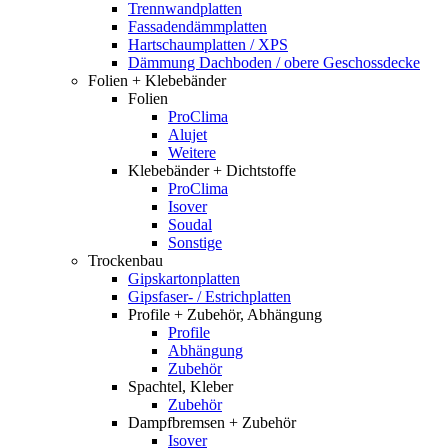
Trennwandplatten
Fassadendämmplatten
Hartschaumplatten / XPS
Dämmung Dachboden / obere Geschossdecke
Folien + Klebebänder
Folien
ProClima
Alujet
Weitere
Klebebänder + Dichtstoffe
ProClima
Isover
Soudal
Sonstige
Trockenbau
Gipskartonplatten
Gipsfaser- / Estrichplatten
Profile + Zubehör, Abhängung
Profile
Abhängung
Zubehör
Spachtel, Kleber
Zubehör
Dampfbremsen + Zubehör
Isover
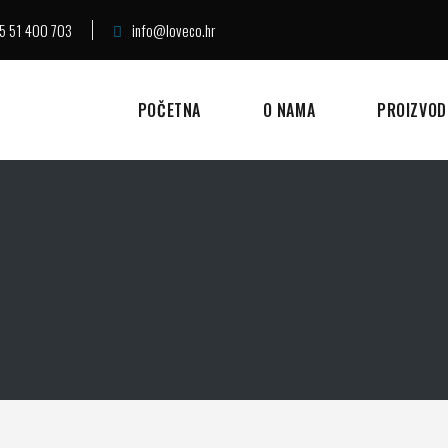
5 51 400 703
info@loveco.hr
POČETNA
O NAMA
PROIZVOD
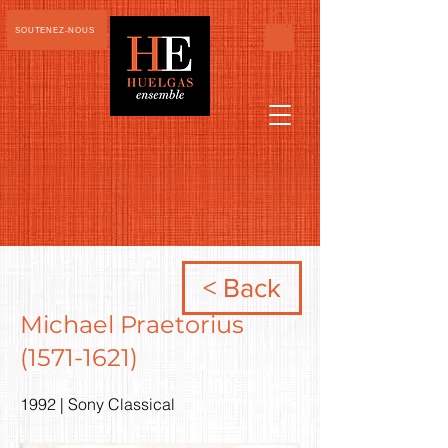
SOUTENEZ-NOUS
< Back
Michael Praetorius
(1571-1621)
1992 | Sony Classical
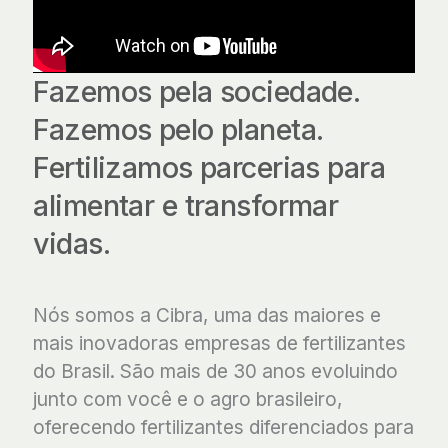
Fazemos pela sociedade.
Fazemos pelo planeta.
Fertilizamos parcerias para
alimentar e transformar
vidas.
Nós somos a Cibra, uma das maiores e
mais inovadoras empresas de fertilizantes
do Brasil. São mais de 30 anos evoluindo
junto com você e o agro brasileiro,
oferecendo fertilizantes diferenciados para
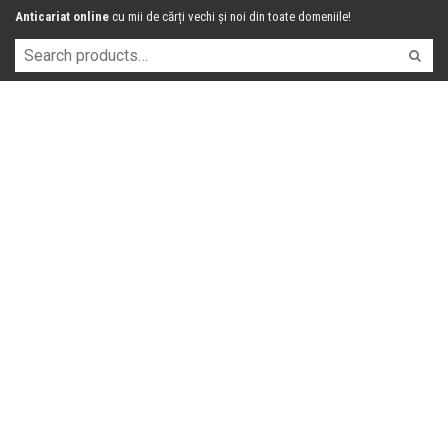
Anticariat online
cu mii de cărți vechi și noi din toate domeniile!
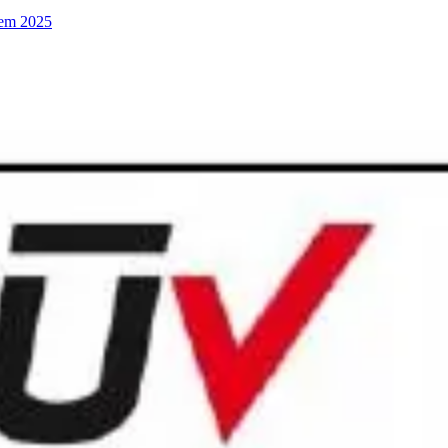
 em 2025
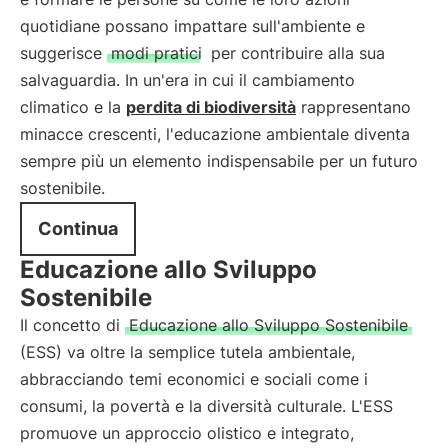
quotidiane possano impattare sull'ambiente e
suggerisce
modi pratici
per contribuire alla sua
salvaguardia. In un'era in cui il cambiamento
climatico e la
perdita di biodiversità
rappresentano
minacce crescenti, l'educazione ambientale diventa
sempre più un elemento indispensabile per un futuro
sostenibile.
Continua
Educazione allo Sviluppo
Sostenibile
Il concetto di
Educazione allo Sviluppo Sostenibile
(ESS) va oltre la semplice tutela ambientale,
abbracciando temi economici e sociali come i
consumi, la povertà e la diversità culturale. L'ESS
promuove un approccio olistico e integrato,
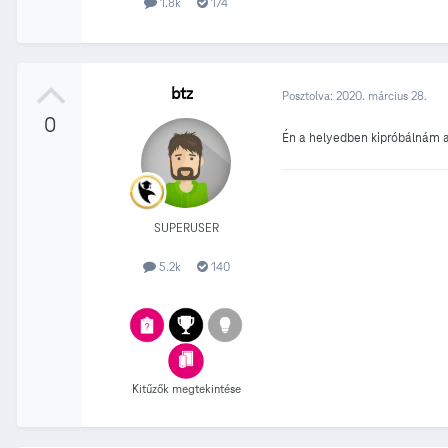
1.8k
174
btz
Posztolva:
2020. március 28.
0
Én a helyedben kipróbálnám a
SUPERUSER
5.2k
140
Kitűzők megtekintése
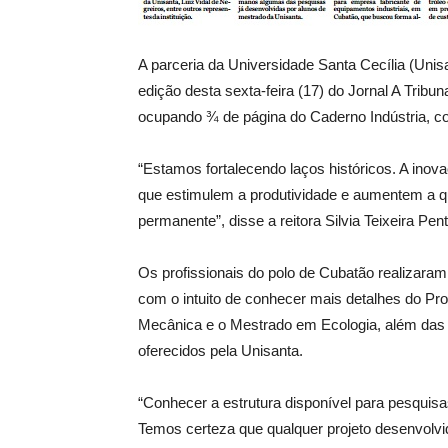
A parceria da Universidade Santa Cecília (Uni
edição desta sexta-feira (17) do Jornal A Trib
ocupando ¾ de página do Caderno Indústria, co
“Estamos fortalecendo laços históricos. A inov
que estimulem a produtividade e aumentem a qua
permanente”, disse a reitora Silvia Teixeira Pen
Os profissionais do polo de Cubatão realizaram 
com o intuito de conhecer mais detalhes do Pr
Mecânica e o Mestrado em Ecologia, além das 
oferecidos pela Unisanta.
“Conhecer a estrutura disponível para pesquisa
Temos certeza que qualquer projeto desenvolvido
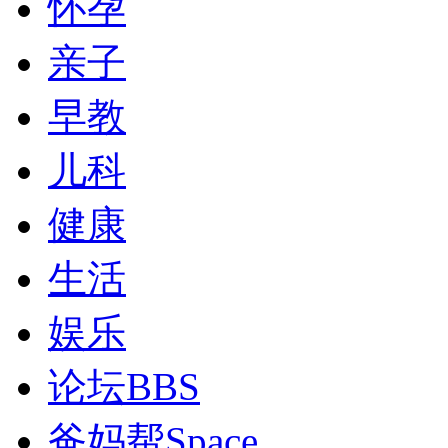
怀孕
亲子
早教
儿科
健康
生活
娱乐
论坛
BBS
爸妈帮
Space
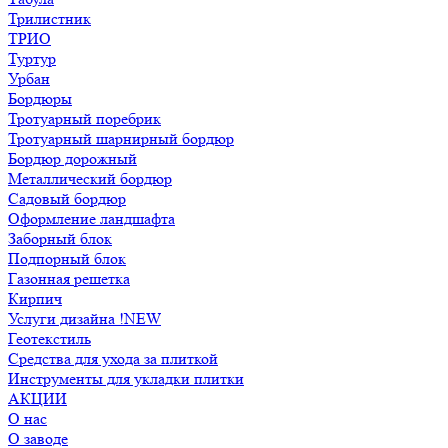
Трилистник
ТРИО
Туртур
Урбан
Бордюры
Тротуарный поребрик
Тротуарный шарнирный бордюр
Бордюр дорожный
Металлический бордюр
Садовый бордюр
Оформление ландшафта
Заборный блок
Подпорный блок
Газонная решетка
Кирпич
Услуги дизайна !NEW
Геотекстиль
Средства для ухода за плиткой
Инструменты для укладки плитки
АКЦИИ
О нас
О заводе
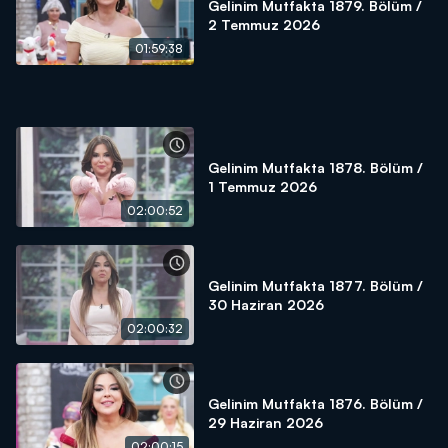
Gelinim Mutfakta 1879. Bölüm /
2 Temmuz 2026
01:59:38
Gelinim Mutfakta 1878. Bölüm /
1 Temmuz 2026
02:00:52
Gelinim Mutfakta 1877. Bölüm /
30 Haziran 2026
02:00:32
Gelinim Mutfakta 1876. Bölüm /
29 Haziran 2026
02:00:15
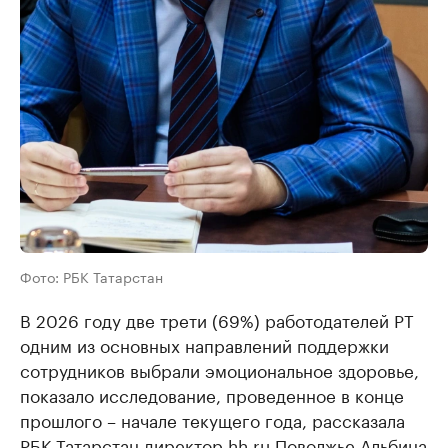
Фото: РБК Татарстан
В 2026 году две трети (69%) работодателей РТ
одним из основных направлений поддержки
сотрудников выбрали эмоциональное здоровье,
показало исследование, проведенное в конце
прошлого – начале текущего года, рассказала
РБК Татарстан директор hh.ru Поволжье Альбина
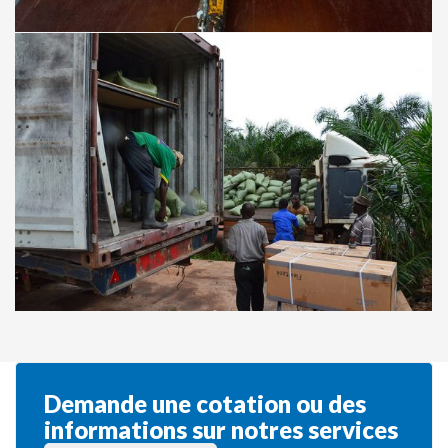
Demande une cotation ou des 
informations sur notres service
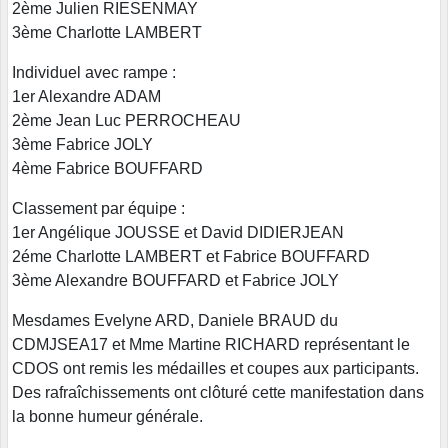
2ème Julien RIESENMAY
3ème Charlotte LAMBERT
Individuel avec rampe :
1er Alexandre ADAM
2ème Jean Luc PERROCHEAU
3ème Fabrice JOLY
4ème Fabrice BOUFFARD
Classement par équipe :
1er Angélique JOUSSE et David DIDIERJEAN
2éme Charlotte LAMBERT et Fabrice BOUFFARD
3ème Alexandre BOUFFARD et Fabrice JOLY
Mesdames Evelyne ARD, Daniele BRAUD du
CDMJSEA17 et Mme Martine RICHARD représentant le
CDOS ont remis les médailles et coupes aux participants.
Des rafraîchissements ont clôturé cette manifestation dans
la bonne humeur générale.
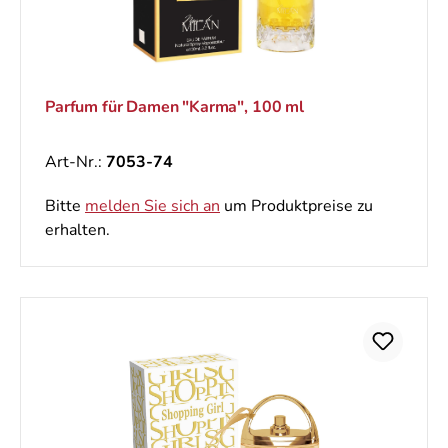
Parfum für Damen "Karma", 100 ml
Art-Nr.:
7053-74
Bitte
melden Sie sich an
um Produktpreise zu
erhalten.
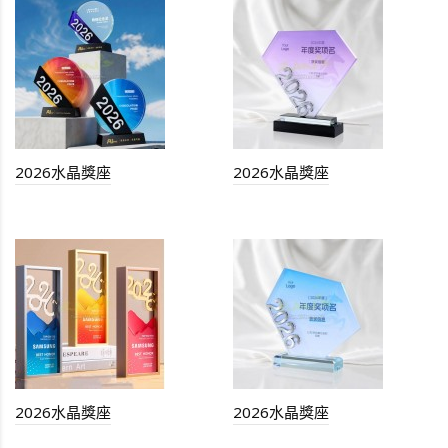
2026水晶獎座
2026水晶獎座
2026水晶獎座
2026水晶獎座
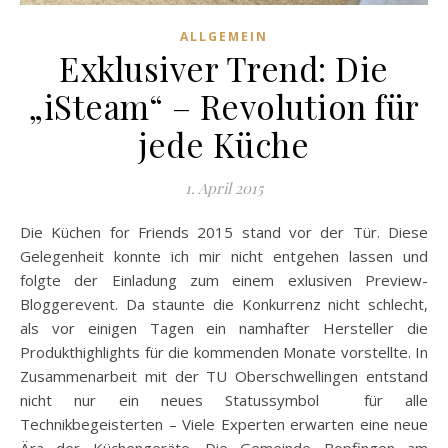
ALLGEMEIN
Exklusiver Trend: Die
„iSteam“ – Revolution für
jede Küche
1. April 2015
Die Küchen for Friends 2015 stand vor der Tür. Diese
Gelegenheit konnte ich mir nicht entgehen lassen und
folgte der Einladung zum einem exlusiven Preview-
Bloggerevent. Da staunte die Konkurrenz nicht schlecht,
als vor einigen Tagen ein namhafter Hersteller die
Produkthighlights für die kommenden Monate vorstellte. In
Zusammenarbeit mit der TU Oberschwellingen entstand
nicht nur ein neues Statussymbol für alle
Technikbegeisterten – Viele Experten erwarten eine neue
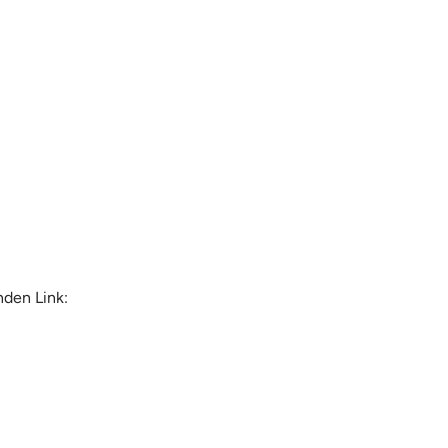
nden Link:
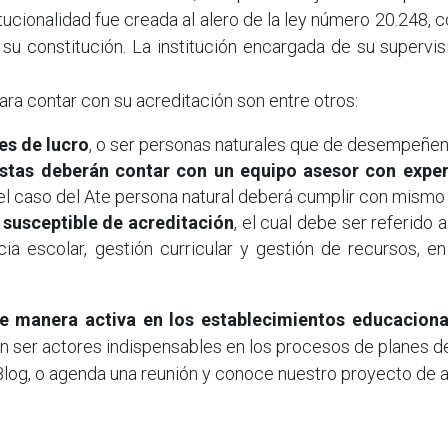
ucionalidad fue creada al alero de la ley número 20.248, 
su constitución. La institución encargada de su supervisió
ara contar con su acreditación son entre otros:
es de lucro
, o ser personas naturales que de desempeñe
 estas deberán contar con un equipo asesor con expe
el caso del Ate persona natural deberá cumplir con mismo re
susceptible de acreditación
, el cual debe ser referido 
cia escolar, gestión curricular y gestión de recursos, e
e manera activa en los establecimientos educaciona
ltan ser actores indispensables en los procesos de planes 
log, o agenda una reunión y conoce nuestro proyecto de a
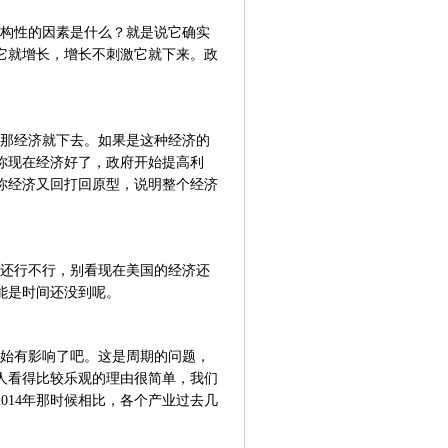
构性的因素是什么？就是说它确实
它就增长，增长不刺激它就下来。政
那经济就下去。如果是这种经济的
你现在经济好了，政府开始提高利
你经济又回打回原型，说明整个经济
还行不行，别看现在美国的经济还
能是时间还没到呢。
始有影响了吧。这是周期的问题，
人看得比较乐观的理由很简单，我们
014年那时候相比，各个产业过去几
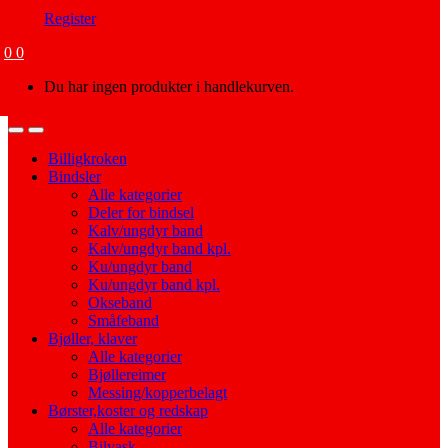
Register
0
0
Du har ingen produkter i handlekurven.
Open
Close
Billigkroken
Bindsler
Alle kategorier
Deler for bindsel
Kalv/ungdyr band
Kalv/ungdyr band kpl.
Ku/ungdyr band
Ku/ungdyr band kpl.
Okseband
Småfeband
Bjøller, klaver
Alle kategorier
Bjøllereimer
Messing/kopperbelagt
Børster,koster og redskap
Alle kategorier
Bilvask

-------

Because pictures are not wanted, give every entry above again exactly without them.

• _Answer section_:
Trennwandplatten
Fassadendämmplatten
Hartschaumplatten / XPS
Dämmung Dachboden / obere Geschossdecke
Folien + Klebebänder
Folien
ProClima
Alujet
Weitere
Klebebänder + Dichtstoffe
ProClima
Isover
Soudal
Sonstige
Trockenbau
Gipskartonplatten
Gipsfaser- / Estrichplatten
Profile + Zubehör, Abhängung
Profile
Abhängung
Zubehör
Spachtel, Kleber
Zubehör
Dampfbremsen + Zubehör
Isover
5 51 400 703
info@loveco.hr
POČETNA
O NAMA
PROIZVOD
SOUTENEZ-NOUS
< Back
Michael Praetorius
(1571-1621)
1992 | Sony Classical
Fazemos pela sociedade.
Fazemos pelo planeta.
Fertilizamos parcerias para
alimentar e transformar
vidas.
Nós somos a Cibra, uma das maiores e
mais inovadoras empresas de fertilizantes
do Brasil. São mais de 30 anos evoluindo
junto com você e o agro brasileiro,
oferecendo fertilizantes diferenciados para
Anticariat online
cu mii de cărți vechi și noi din toate domeniile!
 em 2025
quotidiane possano impattare sull'ambiente e
suggerisce
modi pratici
per contribuire alla sua
salvaguardia. In un'era in cui il cambiamento
climatico e la
perdita di biodiversità
rappresentano
minacce crescenti, l'educazione ambientale diventa
sempre più un elemento indispensabile per un futuro
sostenibile.
Continua
Educazione allo Sviluppo
Sostenibile
Il concetto di
Educazione allo Sviluppo Sostenibile
(ESS) va oltre la semplice tutela ambientale,
abbracciando temi economici e sociali come i
consumi, la povertà e la diversità culturale. L'ESS
promuove un approccio olistico e integrato,
1.8k
174
btz
Posztolva:
2020. március 28.
0
Én a helyedben kipróbálnám a
SUPERUSER
5.2k
140
Kitűzők megtekintése
A parceria da Universidade Santa Cecília (Uni
edição desta sexta-feira (17) do Jornal A Trib
ocupando ¾ de página do Caderno Indústria, co
“Estamos fortalecendo laços históricos. A inov
que estimulem a produtividade e aumentem a qua
permanente”, disse a reitora Silvia Teixeira Pen
Os profissionais do polo de Cubatão realizaram 
com o intuito de conhecer mais detalhes do Pr
Mecânica e o Mestrado em Ecologia, além das 
oferecidos pela Unisanta.
“Conhecer a estrutura disponível para pesquisa
Temos certeza que qualquer projeto desenvolvido
怀孕
亲子
早教
儿科
健康
生活
娱乐
论坛
BBS
爸妈帮
Space
Трилистник
ТРИО
Туртур
Урбан
Бордюры
Тротуарный поребрик
Тротуарный шарнирный бордюр
Бордюр дорожный
Металлический бордюр
Садовый бордюр
Оформление ландшафта
Заборный блок
Подпорный блок
Газонная решетка
Кирпич
Услуги дизайна !NEW
Геотекстиль
Средства для ухода за плиткой
Инструменты для укладки плитки
АКЦИИ
О нас
О заводе
Gelinim Mutfakta 1879. Bölüm /
2 Temmuz 2026
01:59:38
Gelinim Mutfakta 1878. Bölüm /
1 Temmuz 2026
02:00:52
Gelinim Mutfakta 1877. Bölüm /
30 Haziran 2026
02:00:32
Gelinim Mutfakta 1876. Bölüm /
29 Haziran 2026
02:00:15
Фото: РБК Татарстан
В 2026 году две трети (69%) работодателей РТ
одним из основных направлений поддержки
сотрудников выбрали эмоциональное здоровье,
показало исследование, проведенное в конце
прошлого – начале текущего года, рассказала
РБК Татарстан директор hh.ru Поволжье Альбина
Demande une cotation ou des 
informations sur notres service
2ème Julien RIESENMAY
3ème Charlotte LAMBERT
Individuel avec rampe :
1er Alexandre ADAM
2ème Jean Luc PERROCHEAU
3ème Fabrice JOLY
4ème Fabrice BOUFFARD
Classement par équipe :
1er Angélique JOUSSE et David DIDIERJEAN
2éme Charlotte LAMBERT et Fabrice BOUFFARD
3ème Alexandre BOUFFARD et Fabrice JOLY
Mesdames Evelyne ARD, Daniele BRAUD du
CDMJSEA17 et Mme Martine RICHARD représentant le
CDOS ont remis les médailles et coupes aux participants.
Des rafraîchissements ont clôturé cette manifestation dans
la bonne humeur générale.
Parfum für Damen "Karma", 100 ml
Art-Nr.:
7053-74
Bitte
melden Sie sich an
um Produktpreise zu
erhalten.
2026水晶獎座
2026水晶獎座
2026水晶獎座
2026水晶獎座
ALLGEMEIN
Exklusiver Trend: Die
„iSteam“ – Revolution für
jede Küche
1. April 2015
Die Küchen for Friends 2015 stand vor der Tür. Diese
Gelegenheit konnte ich mir nicht entgehen lassen und
folgte der Einladung zum einem exlusiven Preview-
Bloggerevent. Da staunte die Konkurrenz nicht schlecht,
als vor einigen Tagen ein namhafter Hersteller die
Produkthighlights für die kommenden Monate vorstellte. In
Zusammenarbeit mit der TU Oberschwellingen entstand
nicht nur ein neues Statussymbol für alle
Technikbegeisterten – Viele Experten erwarten eine neue
nden Link:
ucionalidad fue creada al alero de la ley número 20.248, 
su constitución. La institución encargada de su supervisió
ara contar con su acreditación son entre otros:
es de lucro
, o ser personas naturales que de desempeñe
 estas deberán contar con un equipo asesor con expe
el caso del Ate persona natural deberá cumplir con mismo re
susceptible de acreditación
, el cual debe ser referido 
cia escolar, gestión curricular y gestión de recursos, e
e manera activa en los establecimientos educaciona
ltan ser actores indispensables en los procesos de planes 
log, o agenda una reunión y conoce nuestro proyecto de a
构性的因素是什么？就是说它确实
它就增长，增长不刺激它就下来。政
那经济就下去。如果是这种经济的
你现在经济好了，政府开始提高利
你经济又回打回原型，说明整个经济
还行不行，别看现在美国的经济还
能是时间还没到呢。
始有影响了吧。这是周期的问题，
人看得比较乐观的理由很简单，我们
014年那时候相比，各个产业过去几
Register
0
0
Du har ingen produkter i handlekurven.
Open
Close
Billigkroken
Bindsler
Alle kategorier
Deler for bindsel
Kalv/ungdyr band
Kalv/ungdyr band kpl.
Ku/ungdyr band
Ku/ungdyr band kpl.
Okseband
Småfeband
Bjøller, klaver
Alle kategorier
Bjøllereimer
Messing/kopperbelagt
Børster,koster og redskap
Alle kategorier
Bilvask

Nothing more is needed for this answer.